Le défilé de toutes les altérations du mariage, en effet, pourrait singulièrement nous déprimer, après que nous avons vu la splendeur du modèle que Dieu propose. Que c’est triste ! Mais à ce moment même où nous éprouvons, le cœur serré, que nous sommes tombés tellement loin de la beauté que Dieu avait voulue pour nous, nous pouvons nous rappeler aussi que Dieu a assumé la métaphore du mariage jusqu’à travers ces altérations. Pensée infiniment consolatrice !

 

Dieu dans son alliance avec l’humanité, ne propose pas seulement le modèle du mariage parfait, il propose le modèle du mariage restauré, du mariage racheté, réparé, recréé.

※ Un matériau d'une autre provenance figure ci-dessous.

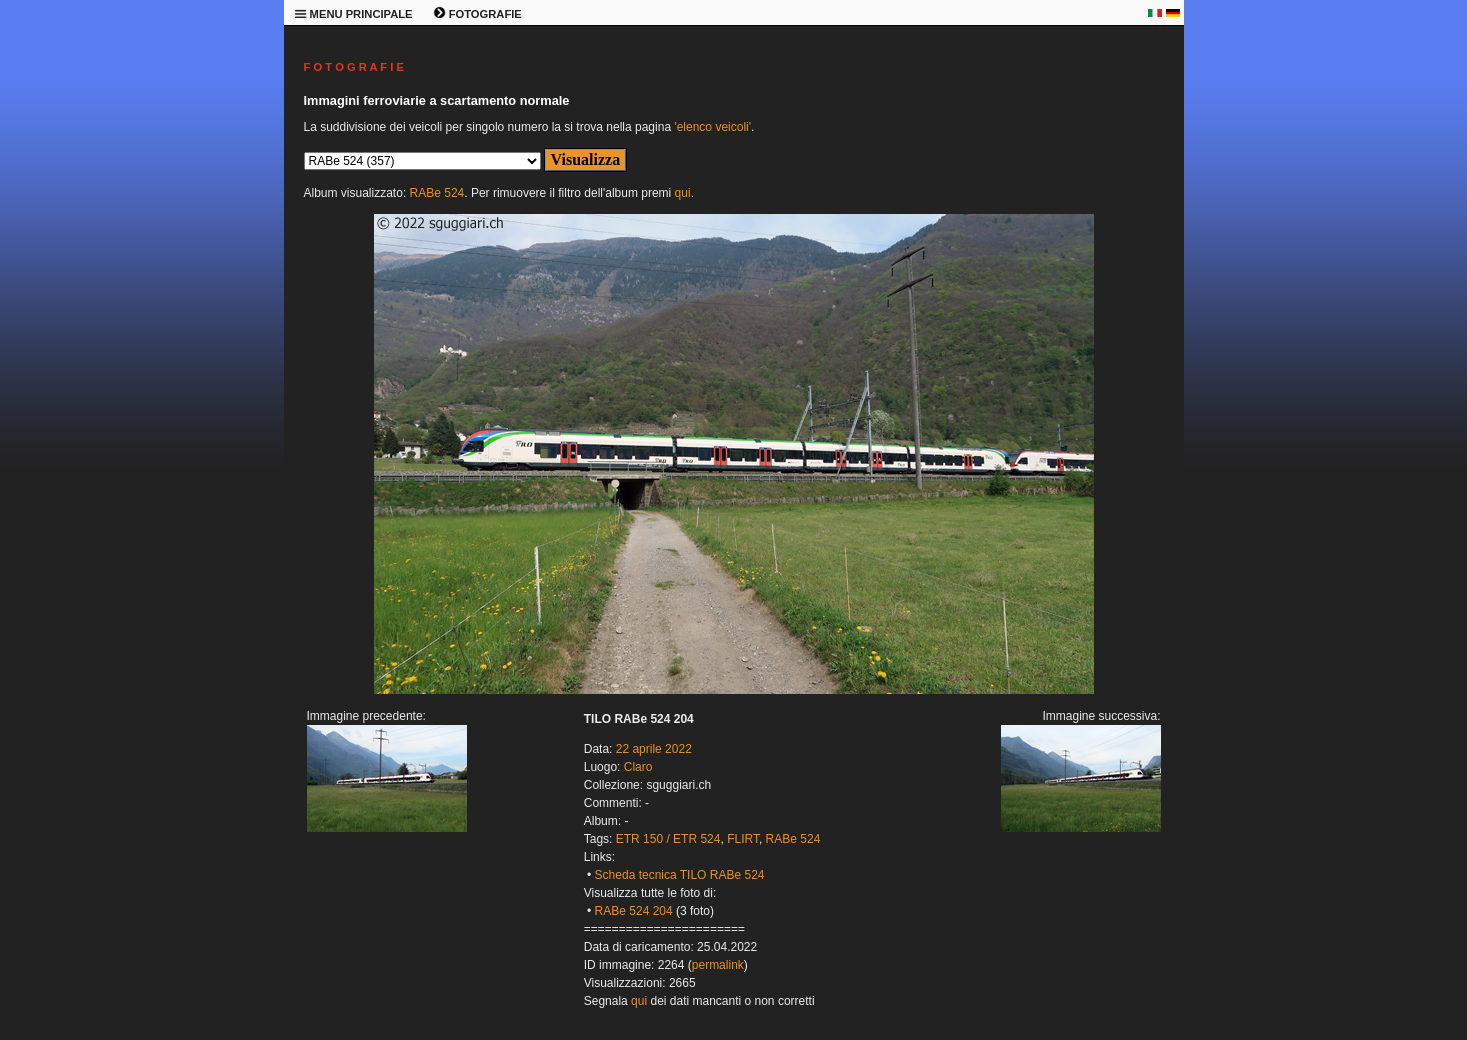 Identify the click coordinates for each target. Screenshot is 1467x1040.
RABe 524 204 (634, 911)
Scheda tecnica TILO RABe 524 (680, 875)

Le Seigneur avait dû répudier cette femme Israël, en qui il trouvait tant de choses honteuses. Mais voici qu’il annule le billet de répudiation : « Où est la lettre de divorce par laquelle j’ai répudié votre mère ? » (Es 50.1). Ce passé ne compte plus ! « Reviens ! Inconstante Israël ! » (Jr 3.12) malgré l’interdiction légale (v, 1). Les premiers chapitres d’Osée illustrent comment la grâce de Dieu dépasse l’amour humain parfait, l’amour de deux êtres qui s’aiment et se répondent dans l’amour. Comment l’amour de Dieu réussit à surmonter, renverser, englober l’hostilité, la faute, l’infidélité. Là se trouve la consolation, pour notre propre mariage si nous sommes des gens mariés, pour nos églises, pour tous ceux que nous voyons souffrir autour de nous, dans le fourvoiement des fausses libertés : Dieu accorde une si grande grâce ! Qu’elle brille à nos yeux ! Amen !

 

H.B.

 


NOTES

 

1. Deuxième partie de l’étude de M. Henri Blocher à la Conférence Nationale C.A.E.F 1993.

 

2. Voir dans le précédent n° de Servir (3.94) la première partie de l’exposé de M. Blocher. Comme précédemment le style oral a été conservé.

 

3. Cf le numéro 16 de la revue Fac-Réflexion.